ALTERATIONS IN MITOCHONDRIAL MORPHOLOGY WITH AGE-ASSOCIATED ESTROGEN DEFICIENCY AND ISCHEMIA-REPERFUSION INJURY

Open Access
Author:
Aurigemma, Nicole Christine
Graduate Program:
Physiology
Degree:
Master of Science
Document Type:
Master Thesis
Date of Defense:
July 07, 2015
Committee Members:
  • Donna Hope Korzick, Thesis Advisor
Keywords:
  • ischemia
  • reperfusion
  • myocardial infarction
  • estrogen deficiency
  • ovariectomy
  • mitochondrial morphology
Abstract:
Limited research has been conducted to elucidate age-related changes in the female rat heart.
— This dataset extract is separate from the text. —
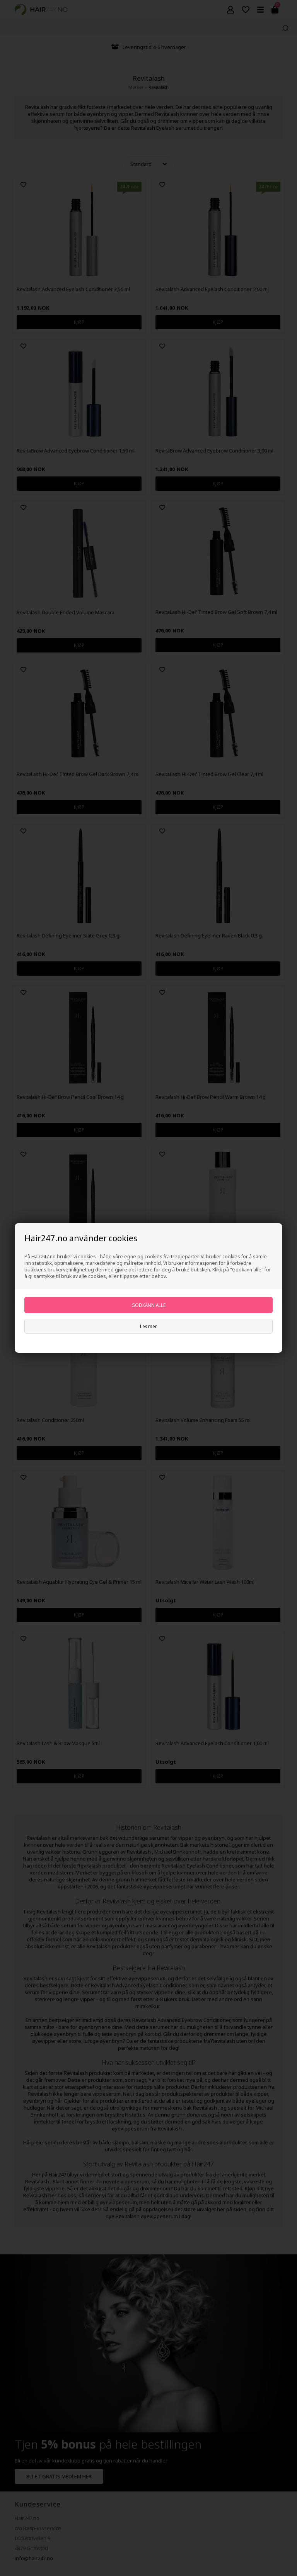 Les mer (148, 1326) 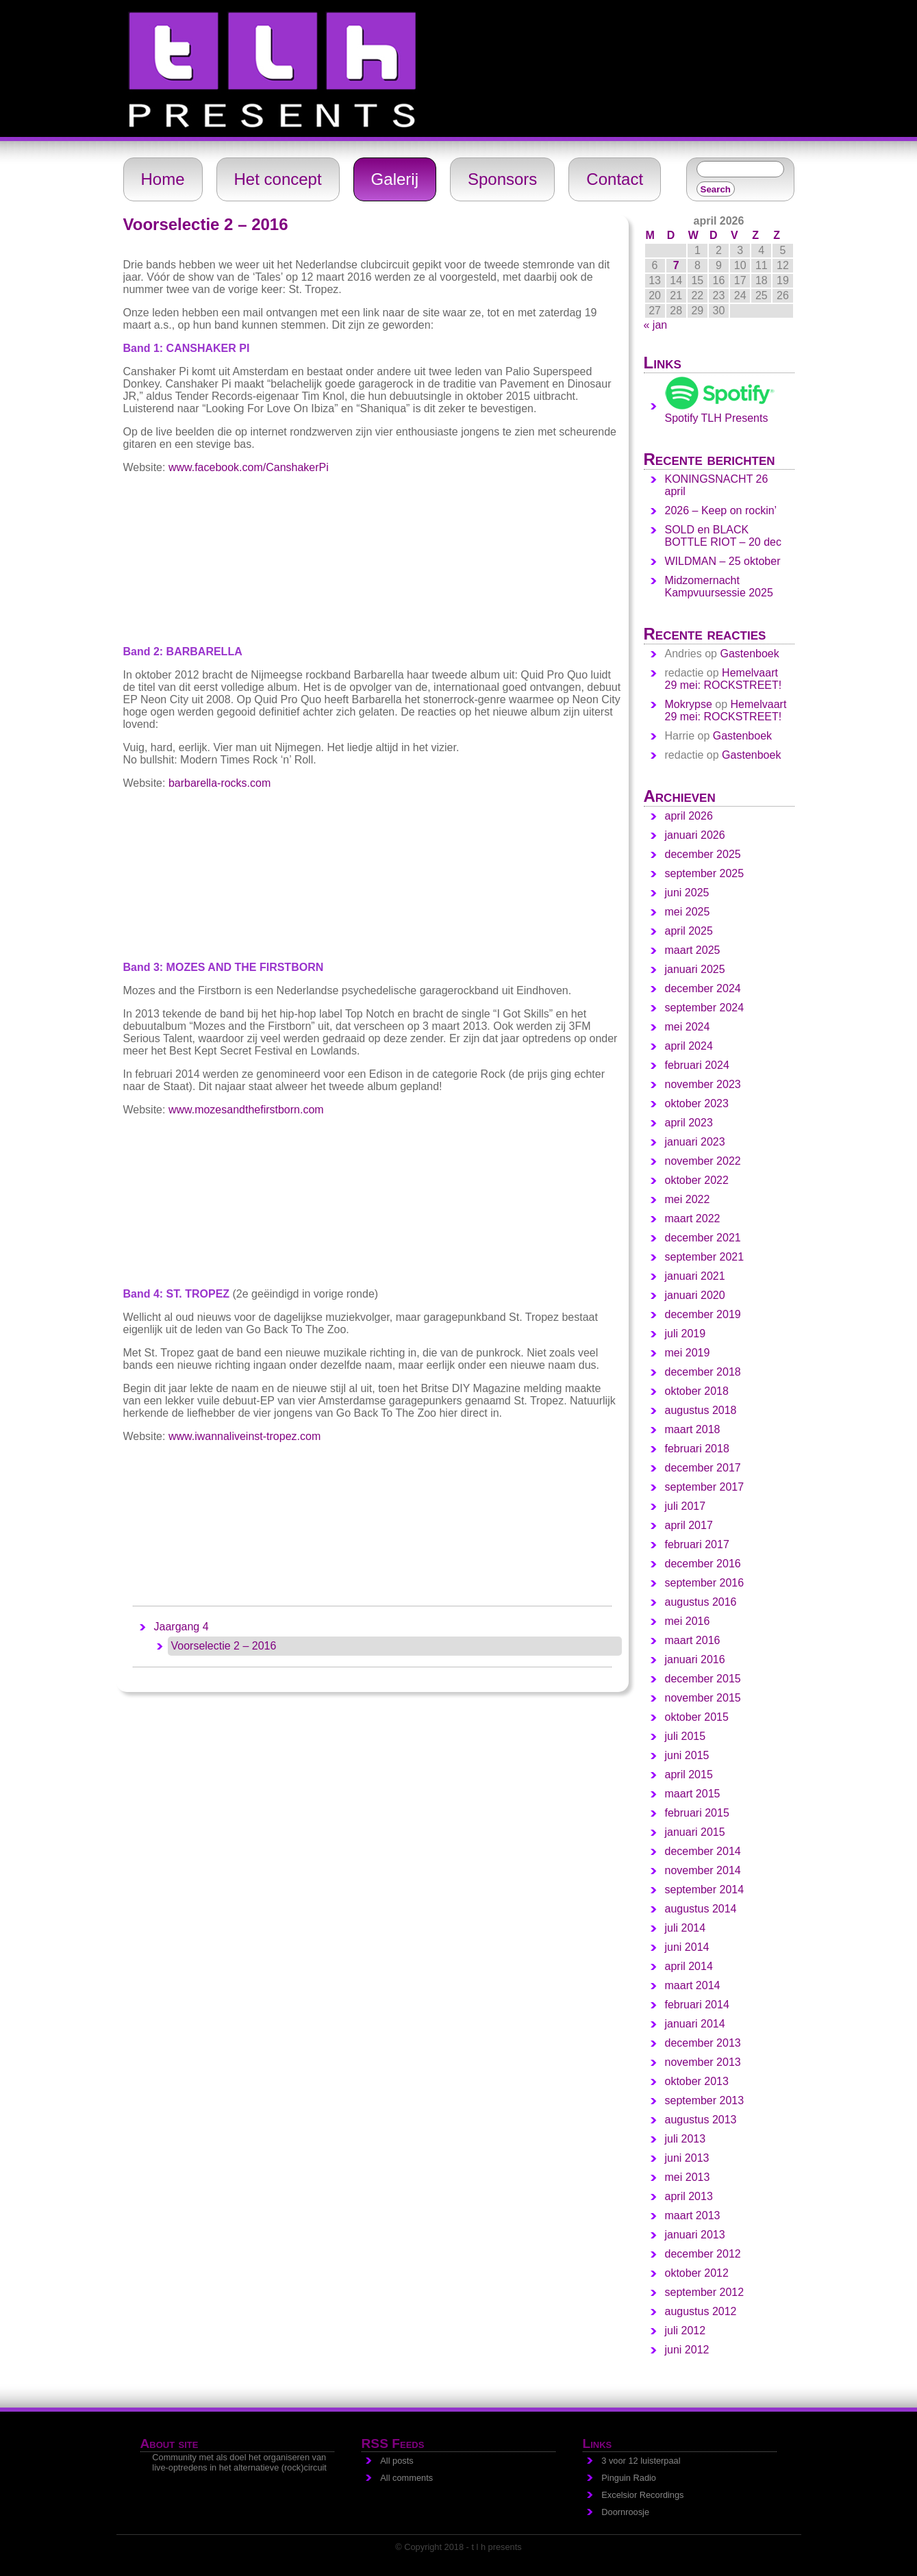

Further, no studies to date have analyzed mitochondrial morphology in the aged estrogen (E2)-deficient female rat heart. To examine the mitochondrial morphological alterations associated with age and E2 loss, we studied F334 female rats (n=40) subjected to coronary artery ligation (CAL) to induce ischemia-reperfusion (I/R) injury. In order to offer a more physiological model of estrogen deficiency with aging, we also utilized bilateral ovariectomy (OVX) in a subset of rats at 15 mo to be studied at 22-23 mo (MO OVX, n=16). Both adult and MO OVX rats underwent 31 min ischemia with reperfusion times 10 min, 6 hr, and 24 hr. 7 day reperfusion was studied in a subset of adult (n=2) and ovary-intact aged rats (n=2). Transmission electron microscopy was used to analyze mitochondrial area, density, and circularity. Western blot analysis was conducted on a subset of samples to assess changes in mitochondrial fission and fusion proteins dynamin-related protein 1 (Drp1), mitochondrial fission 1 (Fis1), mitofusin 1 (Mfn1), and optic atrophy 1 (OPA1). Aging with E2 deficiency resulted in smaller, more numerous mitochondria compared to adult. Increases in mitochondrial area and decreases in density were seen in adult and MO OVX within 6 hr of reperfusion, while reperfusion over 24 hr seemed to indicate recovery from ischemic injury, as mitochondrial areas returned to baseline in adult hearts. Mitochondrial Drp1 significantly increased with I/R, while no significant changes were seen in Fis1, Mfn1 or OPA1. For the first time, our mitochondrial morphological data suggests a temporal resolution for I/R injury in the female rat heart.